É verdade que esse a quem não escapa nem uma sílaba do teu falar ou um curto lapso de teu pensar e, portanto, te parece tão íntimo e acolhedor, fazendo-te desejá-lo acima de qualquer coisa, também é capaz de bondades e belezas de que tanto tu como eu podemos dar testemunho. Além disso, ele sabe consolar como ninguém. E, como juiz, não há quem o iguale em capacidade para bem sentenciar.

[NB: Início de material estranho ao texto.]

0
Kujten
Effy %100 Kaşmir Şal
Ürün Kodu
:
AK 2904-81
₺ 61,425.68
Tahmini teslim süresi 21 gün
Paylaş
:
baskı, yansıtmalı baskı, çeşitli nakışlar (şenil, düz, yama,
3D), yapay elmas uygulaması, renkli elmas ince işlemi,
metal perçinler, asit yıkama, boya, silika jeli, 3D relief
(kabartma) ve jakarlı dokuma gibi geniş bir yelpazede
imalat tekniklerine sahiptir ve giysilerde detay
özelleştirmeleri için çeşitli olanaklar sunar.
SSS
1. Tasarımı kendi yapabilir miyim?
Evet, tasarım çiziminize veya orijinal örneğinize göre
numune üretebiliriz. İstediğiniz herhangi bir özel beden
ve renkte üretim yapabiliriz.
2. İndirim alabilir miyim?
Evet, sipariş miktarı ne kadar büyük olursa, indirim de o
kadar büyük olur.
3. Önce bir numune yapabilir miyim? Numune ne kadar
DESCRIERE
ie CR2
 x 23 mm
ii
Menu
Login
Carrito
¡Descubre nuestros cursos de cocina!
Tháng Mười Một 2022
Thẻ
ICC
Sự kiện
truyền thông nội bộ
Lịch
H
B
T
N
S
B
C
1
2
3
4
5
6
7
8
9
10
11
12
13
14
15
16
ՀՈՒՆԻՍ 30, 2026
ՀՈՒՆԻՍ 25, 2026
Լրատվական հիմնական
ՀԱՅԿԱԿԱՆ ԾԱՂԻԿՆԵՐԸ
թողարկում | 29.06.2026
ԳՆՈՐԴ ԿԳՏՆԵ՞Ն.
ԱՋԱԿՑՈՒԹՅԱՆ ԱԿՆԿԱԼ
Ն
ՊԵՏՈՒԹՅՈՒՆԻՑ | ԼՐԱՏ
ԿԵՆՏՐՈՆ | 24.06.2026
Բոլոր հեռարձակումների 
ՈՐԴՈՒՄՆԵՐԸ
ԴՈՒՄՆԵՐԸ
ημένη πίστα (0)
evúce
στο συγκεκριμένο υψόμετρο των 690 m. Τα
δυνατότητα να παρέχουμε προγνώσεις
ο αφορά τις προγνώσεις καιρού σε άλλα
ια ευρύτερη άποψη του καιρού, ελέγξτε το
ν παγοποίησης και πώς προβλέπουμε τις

Tomes cuidado, menina, com o Tempo: nem eu, que o conheço faz meia dúzia de décadas, posso dizer que sou capaz de prever seu humor e seus movimentos e de lidar com ele sem surpresas, sobressaltos e reveses. Não vás, porém, tomar essa advertência como uma mosca na tua sopa. Saboreies tudo que o Tempo te oferece, seja doce, salgado, amargo, azedo, quente, frio, bonito, feio, leve, pesado... Quando ele te abandonar – e ele certamente vai abandonar-te um dia desses (eu o conheço bem quanto a esse defeito) – nem de saudade poderás mais desfrutar: será o fim, o definitivo fim.

Vá, menina, viver! Abraça e beija o teu Tempo com toda intensidade de que fores capaz. Ele agora está para ti, mesmo estando também para os outros, sem nunca pertencer a ninguém. Pega, menina, o teu quinhão! Não permitas que o roubem de ti.